Mission Inn's missing artifacts hinge on a question nobody settled in 1992
The Raincross Gazette: The removal of two valuable paintings from the Mission Inn on May 20 — William Keith's 1874 "California Alps" and Vasily Vereshchagin's 1900 "Charge Up San Juan Hill" — has opened three legal questions tied to the hotel's sale from outgoing owner Kelly Roberts to the San Manuel Investment Authority, an arm of the Yuhaaviatam of San Manuel Nation. Roberts' attorney calls the artwork the lawful property of Roberts and her late husband Duane, calls the removal allegations false and defamatory, and warns of legal action against anyone repeating them.
The dispute traces to a 4 a.m. closing on Christmas Eve, 1992, when Duane Roberts bought the Inn through the Historic Mission Inn Corporation. Ralph Megna, the Redevelopment Agency official who drafted the three-party agreement himself at the table, says he wrote language meant to keep the most significant artifacts with the hotel, and that he has seen nothing to negate those restrictions. Walter Parks, a Mission Inn Foundation member with direct knowledge of the deal, says the document didn't cover moveable objects at all — the question was deferred to close on time, with Roberts committing to negotiate the moveable items later. The city never came back to the table.
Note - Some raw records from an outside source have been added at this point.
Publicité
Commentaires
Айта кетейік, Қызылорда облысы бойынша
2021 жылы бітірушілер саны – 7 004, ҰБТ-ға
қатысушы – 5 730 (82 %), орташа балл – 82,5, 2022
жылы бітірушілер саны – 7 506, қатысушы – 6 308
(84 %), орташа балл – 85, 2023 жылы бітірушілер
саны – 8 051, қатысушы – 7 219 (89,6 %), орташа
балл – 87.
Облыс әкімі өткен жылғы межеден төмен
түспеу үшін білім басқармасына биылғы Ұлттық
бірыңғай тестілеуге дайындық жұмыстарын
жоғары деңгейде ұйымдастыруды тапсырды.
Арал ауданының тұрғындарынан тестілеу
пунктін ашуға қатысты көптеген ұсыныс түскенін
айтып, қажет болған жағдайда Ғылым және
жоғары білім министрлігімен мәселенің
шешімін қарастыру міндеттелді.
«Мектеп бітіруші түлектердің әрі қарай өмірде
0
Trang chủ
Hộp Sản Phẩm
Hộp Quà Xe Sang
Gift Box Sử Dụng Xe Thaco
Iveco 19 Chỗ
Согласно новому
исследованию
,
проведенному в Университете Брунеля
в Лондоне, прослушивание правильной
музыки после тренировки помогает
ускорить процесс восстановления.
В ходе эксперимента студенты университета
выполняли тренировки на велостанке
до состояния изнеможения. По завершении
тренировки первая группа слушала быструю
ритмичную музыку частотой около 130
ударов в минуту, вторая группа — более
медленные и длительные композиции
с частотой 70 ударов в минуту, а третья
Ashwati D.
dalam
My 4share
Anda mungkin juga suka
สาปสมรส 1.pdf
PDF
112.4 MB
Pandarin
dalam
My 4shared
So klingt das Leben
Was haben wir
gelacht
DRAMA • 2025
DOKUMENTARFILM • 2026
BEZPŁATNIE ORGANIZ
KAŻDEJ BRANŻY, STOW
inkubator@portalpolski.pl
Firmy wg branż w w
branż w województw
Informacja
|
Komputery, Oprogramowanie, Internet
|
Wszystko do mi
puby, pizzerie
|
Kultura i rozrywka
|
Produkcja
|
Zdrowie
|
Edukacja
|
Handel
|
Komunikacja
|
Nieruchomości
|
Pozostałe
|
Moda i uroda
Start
What makes this hard to resolve quickly is that both accounts come from reputable principals with documentary backing. Megna drafted the agreement and holds the wet-signed original. Parks and former Foundation president Mike Marlatt were in the room for what was and wasn't settled. None of them fully agree. Layered on top is a 1977 National Historic Landmark designation whose reach over moveable objects no party with authority has addressed publicly, and a current purchase agreement whose terms San Manuel has kept confidential.
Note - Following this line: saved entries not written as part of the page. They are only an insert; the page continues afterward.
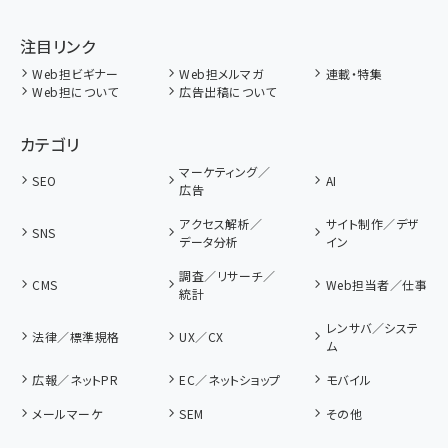
注目リンク
Web担ビギナー
Web担メルマガ
連載・特集
Web担について
広告出稿について
カテゴリ
マーケティング／
SEO
AI
広告
アクセス解析／
サイト制作／デザ
SNS
データ分析
イン
調査／リサーチ／
CMS
Web担当者／仕事
統計
レンサバ／システ
法律／標準規格
UX／CX
ム
広報／ネットPR
EC／ネットショップ
モバイル
メールマーケ
SEM
その他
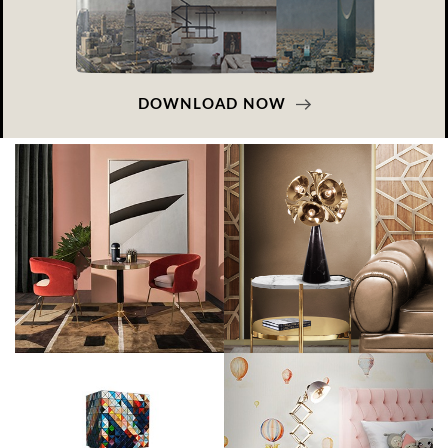
DOWNLOAD NOW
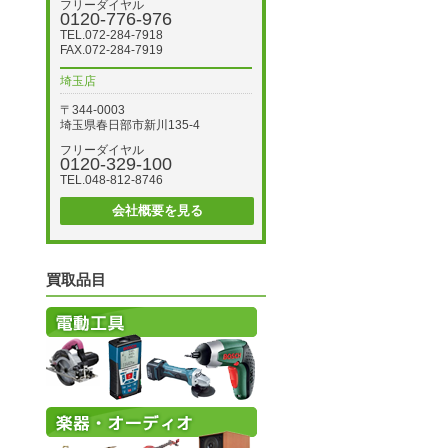
フリーダイヤル
0120-776-976
TEL.072-284-7918
FAX.072-284-7919
埼玉店
〒344-0003
埼玉県春日部市新川135-4
フリーダイヤル
0120-329-100
TEL.048-812-8746
会社概要を見る
買取品目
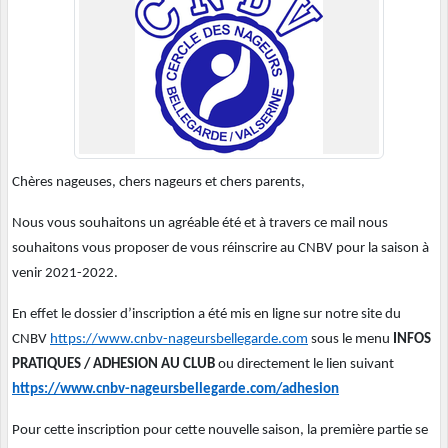
Chères nageuses, chers nageurs et chers parents,
Nous vous souhaitons un agréable été et à travers ce mail nous
souhaitons vous proposer de vous réinscrire au CNBV pour la saison à
venir 2021-2022.
En effet le dossier d’inscription a été mis en ligne sur notre site du
CNBV
https://www.cnbv-nageursbellegarde.com
sous le menu
INFOS
PRATIQUES / ADHESION AU CLUB
ou directement le lien suivant
https://www.cnbv-nageursbellegarde.com/adhesion
Pour cette inscription pour cette nouvelle saison, la première partie se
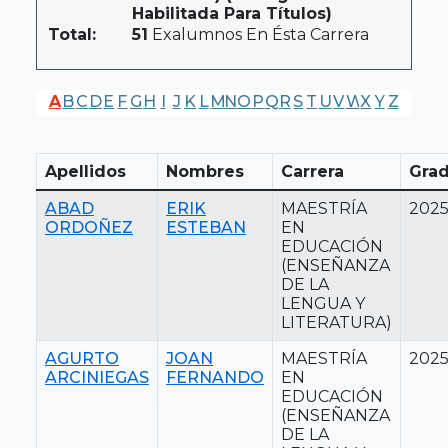
Habilitada Para Títulos)
Total:
51
Exalumnos En Ésta Carrera
A
B
C
D
E
F
G
H
I
J
K
L
M
N
O
P
Q
R
S
T
U
V
W
X
Y
Z
Apellidos
Nombres
Carrera
Gra
ABAD
ERIK
MAESTRÍA
202
ORDOÑEZ
ESTEBAN
EN
EDUCACIÓN
(ENSEÑANZA
DE LA
LENGUA Y
LITERATURA)
AGURTO
JOAN
MAESTRÍA
202
ARCINIEGAS
FERNANDO
EN
EDUCACIÓN
(ENSEÑANZA
DE LA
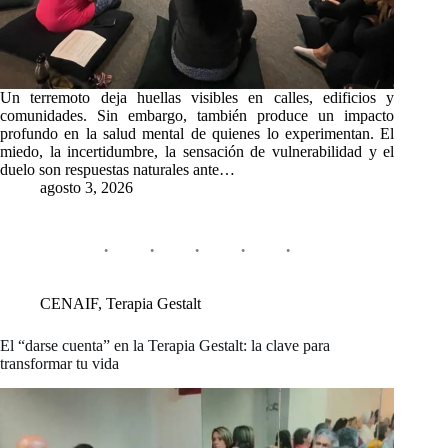
Un terremoto deja huellas visibles en calles, edificios y
comunidades. Sin embargo, también produce un impacto
profundo en la salud mental de quienes lo experimentan. El
miedo, la incertidumbre, la sensación de vulnerabilidad y el
duelo son respuestas naturales ante…
agosto 3, 2026
CENAIF
,
Terapia Gestalt
El “darse cuenta” en la Terapia Gestalt: la clave para
transformar tu vida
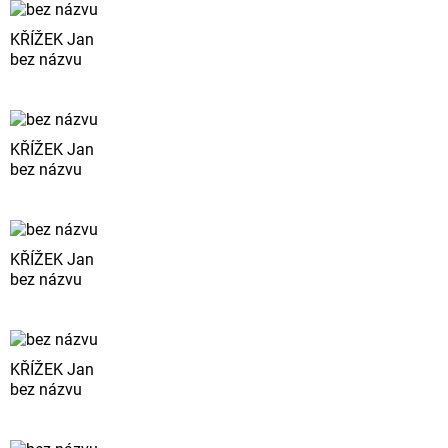
KŘÍŽEK Jan
bez názvu
KŘÍŽEK Jan
bez názvu
KŘÍŽEK Jan
bez názvu
KŘÍŽEK Jan
bez názvu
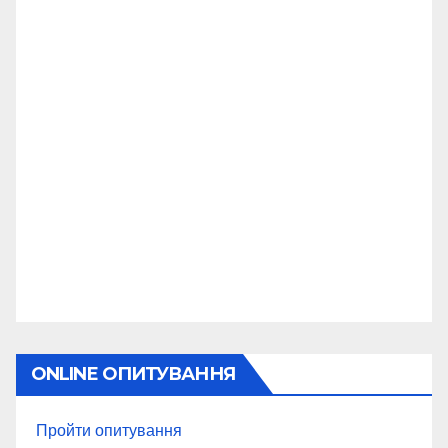
ONLINE ОПИТУВАННЯ
Пройти опитування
The two paintings drew the outcry, but they're a fraction of the exposure. A professionally curated 1992 inventory known as the A List runs to dozens of significant items — the Taft Chair, the Goddess Pomona statue, Tiffany glass, the Agua Mansa Bell — and the location of several is now unknown. The Foundation was evicted in a 2024 lease dispute, so any inventory it holds is years stale. As Marlatt put it, the idea that the painting goes back up in a couple of weeks is naive.